- **Excerpted records**:
━━━━━━━━━━━━━━━━━━━━━━━━━━━━━━
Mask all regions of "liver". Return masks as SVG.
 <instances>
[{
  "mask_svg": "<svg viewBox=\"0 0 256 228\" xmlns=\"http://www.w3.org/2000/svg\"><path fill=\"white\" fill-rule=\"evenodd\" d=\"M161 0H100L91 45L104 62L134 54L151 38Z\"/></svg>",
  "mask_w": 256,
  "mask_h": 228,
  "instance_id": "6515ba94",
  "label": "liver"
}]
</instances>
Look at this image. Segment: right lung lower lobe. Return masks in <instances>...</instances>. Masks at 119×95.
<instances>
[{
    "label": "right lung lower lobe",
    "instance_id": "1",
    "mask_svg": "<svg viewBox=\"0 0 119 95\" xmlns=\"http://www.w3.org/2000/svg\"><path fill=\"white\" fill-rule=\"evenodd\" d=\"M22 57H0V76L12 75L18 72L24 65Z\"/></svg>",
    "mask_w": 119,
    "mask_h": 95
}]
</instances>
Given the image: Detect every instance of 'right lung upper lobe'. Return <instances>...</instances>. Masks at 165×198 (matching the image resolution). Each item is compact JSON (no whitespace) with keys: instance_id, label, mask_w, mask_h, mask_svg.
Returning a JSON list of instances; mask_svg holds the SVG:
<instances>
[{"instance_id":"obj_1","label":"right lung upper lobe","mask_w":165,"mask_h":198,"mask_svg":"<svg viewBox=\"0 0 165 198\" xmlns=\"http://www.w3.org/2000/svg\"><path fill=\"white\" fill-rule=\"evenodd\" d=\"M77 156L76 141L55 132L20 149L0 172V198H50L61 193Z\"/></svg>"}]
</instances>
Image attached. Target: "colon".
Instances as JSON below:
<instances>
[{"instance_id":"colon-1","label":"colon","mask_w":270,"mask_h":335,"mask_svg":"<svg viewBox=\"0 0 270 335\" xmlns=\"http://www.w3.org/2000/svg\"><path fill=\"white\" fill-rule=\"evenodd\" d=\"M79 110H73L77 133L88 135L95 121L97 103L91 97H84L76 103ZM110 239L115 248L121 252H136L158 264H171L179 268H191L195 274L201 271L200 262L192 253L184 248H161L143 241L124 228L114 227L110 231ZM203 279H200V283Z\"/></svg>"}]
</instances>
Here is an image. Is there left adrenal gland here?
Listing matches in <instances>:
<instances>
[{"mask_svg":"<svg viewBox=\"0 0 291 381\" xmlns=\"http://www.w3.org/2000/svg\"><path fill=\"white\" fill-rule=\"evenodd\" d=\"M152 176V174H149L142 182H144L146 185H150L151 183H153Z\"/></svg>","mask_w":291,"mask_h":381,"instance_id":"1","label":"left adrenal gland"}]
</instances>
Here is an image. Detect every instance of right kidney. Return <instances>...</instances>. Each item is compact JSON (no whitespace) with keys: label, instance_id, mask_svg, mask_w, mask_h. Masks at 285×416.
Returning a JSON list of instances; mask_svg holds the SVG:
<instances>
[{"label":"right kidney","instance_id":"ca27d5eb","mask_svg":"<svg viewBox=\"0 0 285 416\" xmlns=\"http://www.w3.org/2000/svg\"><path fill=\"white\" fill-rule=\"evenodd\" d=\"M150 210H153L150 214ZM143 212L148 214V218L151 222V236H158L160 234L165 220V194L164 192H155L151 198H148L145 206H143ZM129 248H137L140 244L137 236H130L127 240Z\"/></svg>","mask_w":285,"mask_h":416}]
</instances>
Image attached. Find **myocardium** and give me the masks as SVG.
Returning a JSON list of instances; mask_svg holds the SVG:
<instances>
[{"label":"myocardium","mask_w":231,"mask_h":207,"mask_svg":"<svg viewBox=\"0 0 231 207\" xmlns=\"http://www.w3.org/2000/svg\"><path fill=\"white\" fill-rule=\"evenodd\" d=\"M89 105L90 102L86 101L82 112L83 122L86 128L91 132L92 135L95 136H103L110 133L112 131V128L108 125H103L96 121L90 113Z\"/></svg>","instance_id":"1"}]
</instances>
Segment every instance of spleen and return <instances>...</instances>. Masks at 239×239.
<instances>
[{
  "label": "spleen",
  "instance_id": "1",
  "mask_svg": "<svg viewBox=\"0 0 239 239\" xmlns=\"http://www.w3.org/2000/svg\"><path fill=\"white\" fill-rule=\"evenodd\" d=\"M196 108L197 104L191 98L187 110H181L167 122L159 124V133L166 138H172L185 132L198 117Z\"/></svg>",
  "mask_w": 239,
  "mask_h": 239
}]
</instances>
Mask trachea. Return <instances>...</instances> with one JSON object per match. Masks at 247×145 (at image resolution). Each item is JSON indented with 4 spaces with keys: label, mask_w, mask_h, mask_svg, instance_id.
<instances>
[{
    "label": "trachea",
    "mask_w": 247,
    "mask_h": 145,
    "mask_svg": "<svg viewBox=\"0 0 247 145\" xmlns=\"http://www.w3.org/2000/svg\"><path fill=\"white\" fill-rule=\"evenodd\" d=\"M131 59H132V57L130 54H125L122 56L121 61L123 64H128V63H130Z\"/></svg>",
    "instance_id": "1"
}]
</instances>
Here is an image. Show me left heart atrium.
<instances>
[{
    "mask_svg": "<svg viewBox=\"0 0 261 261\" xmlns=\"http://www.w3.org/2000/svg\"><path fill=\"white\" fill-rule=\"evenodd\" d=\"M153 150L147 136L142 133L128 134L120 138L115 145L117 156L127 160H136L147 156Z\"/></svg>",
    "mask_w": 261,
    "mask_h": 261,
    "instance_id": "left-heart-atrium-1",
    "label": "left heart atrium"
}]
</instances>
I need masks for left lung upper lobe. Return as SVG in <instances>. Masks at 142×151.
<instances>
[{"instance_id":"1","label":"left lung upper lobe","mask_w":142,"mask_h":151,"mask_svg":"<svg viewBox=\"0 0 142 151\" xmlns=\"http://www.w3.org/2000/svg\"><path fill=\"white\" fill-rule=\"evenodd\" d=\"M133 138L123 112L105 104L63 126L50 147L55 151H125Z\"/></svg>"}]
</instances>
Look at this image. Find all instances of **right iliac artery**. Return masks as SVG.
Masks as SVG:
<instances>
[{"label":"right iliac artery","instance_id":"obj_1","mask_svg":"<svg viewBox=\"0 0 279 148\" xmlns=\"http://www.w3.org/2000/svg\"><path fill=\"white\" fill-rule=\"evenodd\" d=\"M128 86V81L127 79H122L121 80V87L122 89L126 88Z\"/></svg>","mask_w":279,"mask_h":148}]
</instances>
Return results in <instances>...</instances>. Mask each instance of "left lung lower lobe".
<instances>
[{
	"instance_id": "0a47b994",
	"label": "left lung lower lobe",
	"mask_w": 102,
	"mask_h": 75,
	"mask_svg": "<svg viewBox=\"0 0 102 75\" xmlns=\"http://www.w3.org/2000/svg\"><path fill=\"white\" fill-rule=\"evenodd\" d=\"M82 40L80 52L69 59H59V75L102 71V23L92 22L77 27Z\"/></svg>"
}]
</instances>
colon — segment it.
━━━━━━━━━━━━━━━━━━━━━━━━━━━━━━
- **Exercise objective**: Retype all of the records above, word for word.

- **The completed task**:
Mask all regions of "liver". Return masks as SVG.
 <instances>
[{
  "mask_svg": "<svg viewBox=\"0 0 256 228\" xmlns=\"http://www.w3.org/2000/svg\"><path fill=\"white\" fill-rule=\"evenodd\" d=\"M161 0H100L91 45L104 62L134 54L151 38Z\"/></svg>",
  "mask_w": 256,
  "mask_h": 228,
  "instance_id": "6515ba94",
  "label": "liver"
}]
</instances>
Look at this image. Segment: right lung lower lobe. Return masks in <instances>...</instances>. Masks at 119×95.
<instances>
[{
    "label": "right lung lower lobe",
    "instance_id": "1",
    "mask_svg": "<svg viewBox=\"0 0 119 95\" xmlns=\"http://www.w3.org/2000/svg\"><path fill=\"white\" fill-rule=\"evenodd\" d=\"M22 57H0V76L12 75L18 72L24 65Z\"/></svg>",
    "mask_w": 119,
    "mask_h": 95
}]
</instances>
Given the image: Detect every instance of 'right lung upper lobe'. Return <instances>...</instances>. Masks at 165×198 (matching the image resolution). Each item is compact JSON (no whitespace) with keys: instance_id, label, mask_w, mask_h, mask_svg.
Returning a JSON list of instances; mask_svg holds the SVG:
<instances>
[{"instance_id":"obj_1","label":"right lung upper lobe","mask_w":165,"mask_h":198,"mask_svg":"<svg viewBox=\"0 0 165 198\" xmlns=\"http://www.w3.org/2000/svg\"><path fill=\"white\" fill-rule=\"evenodd\" d=\"M77 156L76 141L55 132L20 149L0 172V198H50L61 193Z\"/></svg>"}]
</instances>
Image attached. Target: "colon".
Instances as JSON below:
<instances>
[{"instance_id":"colon-1","label":"colon","mask_w":270,"mask_h":335,"mask_svg":"<svg viewBox=\"0 0 270 335\" xmlns=\"http://www.w3.org/2000/svg\"><path fill=\"white\" fill-rule=\"evenodd\" d=\"M79 110H73L77 133L88 135L95 121L97 103L91 97H84L76 103ZM110 239L115 248L121 252H136L158 264H171L179 268H191L195 274L201 271L200 262L192 253L184 248H161L143 241L124 228L114 227L110 231ZM203 279H200V283Z\"/></svg>"}]
</instances>
Here is an image. Is there left adrenal gland here?
Listing matches in <instances>:
<instances>
[{"mask_svg":"<svg viewBox=\"0 0 291 381\" xmlns=\"http://www.w3.org/2000/svg\"><path fill=\"white\" fill-rule=\"evenodd\" d=\"M152 176V174H149L142 182H144L146 185H150L151 183H153Z\"/></svg>","mask_w":291,"mask_h":381,"instance_id":"1","label":"left adrenal gland"}]
</instances>
Here is an image. Detect every instance of right kidney. Return <instances>...</instances>. Each item is compact JSON (no whitespace) with keys: label, instance_id, mask_svg, mask_w, mask_h. Masks at 285×416.
Returning a JSON list of instances; mask_svg holds the SVG:
<instances>
[{"label":"right kidney","instance_id":"ca27d5eb","mask_svg":"<svg viewBox=\"0 0 285 416\" xmlns=\"http://www.w3.org/2000/svg\"><path fill=\"white\" fill-rule=\"evenodd\" d=\"M150 210H153L150 214ZM143 212L148 214V218L151 222V236H158L160 234L165 220V194L164 192H155L151 198H148L145 206H143ZM129 248H137L140 244L137 236H130L127 240Z\"/></svg>","mask_w":285,"mask_h":416}]
</instances>
Image attached. Find **myocardium** and give me the masks as SVG.
Returning a JSON list of instances; mask_svg holds the SVG:
<instances>
[{"label":"myocardium","mask_w":231,"mask_h":207,"mask_svg":"<svg viewBox=\"0 0 231 207\" xmlns=\"http://www.w3.org/2000/svg\"><path fill=\"white\" fill-rule=\"evenodd\" d=\"M89 105L90 102L86 101L82 112L83 122L86 128L91 132L92 135L95 136H103L110 133L112 131V128L108 125H103L96 121L90 113Z\"/></svg>","instance_id":"1"}]
</instances>
Segment every instance of spleen and return <instances>...</instances>. Masks at 239×239.
<instances>
[{
  "label": "spleen",
  "instance_id": "1",
  "mask_svg": "<svg viewBox=\"0 0 239 239\" xmlns=\"http://www.w3.org/2000/svg\"><path fill=\"white\" fill-rule=\"evenodd\" d=\"M196 108L197 104L191 98L187 110H181L167 122L159 124V133L166 138H172L185 132L198 117Z\"/></svg>",
  "mask_w": 239,
  "mask_h": 239
}]
</instances>
Mask trachea. Return <instances>...</instances> with one JSON object per match. Masks at 247×145 (at image resolution). Each item is JSON indented with 4 spaces with keys: label, mask_w, mask_h, mask_svg, instance_id.
<instances>
[{
    "label": "trachea",
    "mask_w": 247,
    "mask_h": 145,
    "mask_svg": "<svg viewBox=\"0 0 247 145\" xmlns=\"http://www.w3.org/2000/svg\"><path fill=\"white\" fill-rule=\"evenodd\" d=\"M131 59H132V57L130 54H125L122 56L121 61L123 64H128V63H130Z\"/></svg>",
    "instance_id": "1"
}]
</instances>
Here is an image. Show me left heart atrium.
<instances>
[{
    "mask_svg": "<svg viewBox=\"0 0 261 261\" xmlns=\"http://www.w3.org/2000/svg\"><path fill=\"white\" fill-rule=\"evenodd\" d=\"M153 150L147 136L142 133L128 134L120 138L115 145L117 156L127 160H136L147 156Z\"/></svg>",
    "mask_w": 261,
    "mask_h": 261,
    "instance_id": "left-heart-atrium-1",
    "label": "left heart atrium"
}]
</instances>
I need masks for left lung upper lobe. Return as SVG in <instances>. Masks at 142×151.
<instances>
[{"instance_id":"1","label":"left lung upper lobe","mask_w":142,"mask_h":151,"mask_svg":"<svg viewBox=\"0 0 142 151\" xmlns=\"http://www.w3.org/2000/svg\"><path fill=\"white\" fill-rule=\"evenodd\" d=\"M133 138L123 112L105 104L63 126L50 147L55 151H125Z\"/></svg>"}]
</instances>
Look at this image. Find all instances of **right iliac artery**. Return masks as SVG.
Masks as SVG:
<instances>
[{"label":"right iliac artery","instance_id":"obj_1","mask_svg":"<svg viewBox=\"0 0 279 148\" xmlns=\"http://www.w3.org/2000/svg\"><path fill=\"white\" fill-rule=\"evenodd\" d=\"M128 86V81L127 79H122L121 80V87L122 89L126 88Z\"/></svg>","mask_w":279,"mask_h":148}]
</instances>
Return results in <instances>...</instances>. Mask each instance of "left lung lower lobe".
<instances>
[{
	"instance_id": "0a47b994",
	"label": "left lung lower lobe",
	"mask_w": 102,
	"mask_h": 75,
	"mask_svg": "<svg viewBox=\"0 0 102 75\" xmlns=\"http://www.w3.org/2000/svg\"><path fill=\"white\" fill-rule=\"evenodd\" d=\"M82 40L80 52L69 59H59V75L102 71V23L92 22L77 27Z\"/></svg>"
}]
</instances>
colon — segment it.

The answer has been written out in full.